Supplied material →
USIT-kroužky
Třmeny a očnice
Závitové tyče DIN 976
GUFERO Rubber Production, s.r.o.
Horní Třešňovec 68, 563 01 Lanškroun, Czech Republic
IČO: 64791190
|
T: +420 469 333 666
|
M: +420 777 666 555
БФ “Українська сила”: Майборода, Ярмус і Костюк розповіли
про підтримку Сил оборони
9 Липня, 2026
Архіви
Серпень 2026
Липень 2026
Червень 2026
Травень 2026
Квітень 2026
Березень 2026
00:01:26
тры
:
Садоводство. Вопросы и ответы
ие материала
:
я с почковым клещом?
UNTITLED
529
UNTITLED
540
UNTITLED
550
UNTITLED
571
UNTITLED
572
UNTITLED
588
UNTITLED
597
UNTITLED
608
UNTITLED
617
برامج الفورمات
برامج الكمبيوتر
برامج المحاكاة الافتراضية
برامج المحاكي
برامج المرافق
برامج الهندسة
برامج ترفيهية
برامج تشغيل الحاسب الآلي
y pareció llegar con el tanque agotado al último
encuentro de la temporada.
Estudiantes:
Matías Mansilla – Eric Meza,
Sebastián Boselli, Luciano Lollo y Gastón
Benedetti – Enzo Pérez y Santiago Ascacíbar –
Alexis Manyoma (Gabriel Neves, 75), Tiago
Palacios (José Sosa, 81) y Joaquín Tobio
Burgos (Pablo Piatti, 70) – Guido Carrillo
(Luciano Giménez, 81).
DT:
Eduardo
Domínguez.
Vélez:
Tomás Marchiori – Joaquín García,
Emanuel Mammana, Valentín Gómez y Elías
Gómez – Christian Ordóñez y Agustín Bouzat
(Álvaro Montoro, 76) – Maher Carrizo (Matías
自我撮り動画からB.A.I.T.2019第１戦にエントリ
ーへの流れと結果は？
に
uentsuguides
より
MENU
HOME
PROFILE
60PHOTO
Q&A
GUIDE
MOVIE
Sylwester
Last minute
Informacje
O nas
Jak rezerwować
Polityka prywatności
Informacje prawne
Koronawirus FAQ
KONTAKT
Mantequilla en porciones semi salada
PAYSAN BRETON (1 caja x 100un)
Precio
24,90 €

To do →
A faithful transcription of all the material is what this exercise calls for.

Answer to the exercise →
USIT-kroužky
Třmeny a očnice
Závitové tyče DIN 976
GUFERO Rubber Production, s.r.o.
Horní Třešňovec 68, 563 01 Lanškroun, Czech Republic
IČO: 64791190
|
T: +420 469 333 666
|
M: +420 777 666 555
БФ “Українська сила”: Майборода, Ярмус і Костюк розповіли
про підтримку Сил оборони
9 Липня, 2026
Архіви
Серпень 2026
Липень 2026
Червень 2026
Травень 2026
Квітень 2026
Березень 2026
00:01:26
тры
:
Садоводство. Вопросы и ответы
ие материала
:
я с почковым клещом?
UNTITLED
529
UNTITLED
540
UNTITLED
550
UNTITLED
571
UNTITLED
572
UNTITLED
588
UNTITLED
597
UNTITLED
608
UNTITLED
617
برامج الفورمات
برامج الكمبيوتر
برامج المحاكاة الافتراضية
برامج المحاكي
برامج المرافق
برامج الهندسة
برامج ترفيهية
برامج تشغيل الحاسب الآلي
y pareció llegar con el tanque agotado al último
encuentro de la temporada.
Estudiantes:
Matías Mansilla – Eric Meza,
Sebastián Boselli, Luciano Lollo y Gastón
Benedetti – Enzo Pérez y Santiago Ascacíbar –
Alexis Manyoma (Gabriel Neves, 75), Tiago
Palacios (José Sosa, 81) y Joaquín Tobio
Burgos (Pablo Piatti, 70) – Guido Carrillo
(Luciano Giménez, 81).
DT:
Eduardo
Domínguez.
Vélez:
Tomás Marchiori – Joaquín García,
Emanuel Mammana, Valentín Gómez y Elías
Gómez – Christian Ordóñez y Agustín Bouzat
(Álvaro Montoro, 76) – Maher Carrizo (Matías
自我撮り動画からB.A.I.T.2019第１戦にエントリ
ーへの流れと結果は？
に
uentsuguides
より
MENU
HOME
PROFILE
60PHOTO
Q&A
GUIDE
MOVIE
Sylwester
Last minute
Informacje
O nas
Jak rezerwować
Polityka prywatności
Informacje prawne
Koronawirus FAQ
KONTAKT
Mantequilla en porciones semi salada
PAYSAN BRETON (1 caja x 100un)
Precio
24,90 €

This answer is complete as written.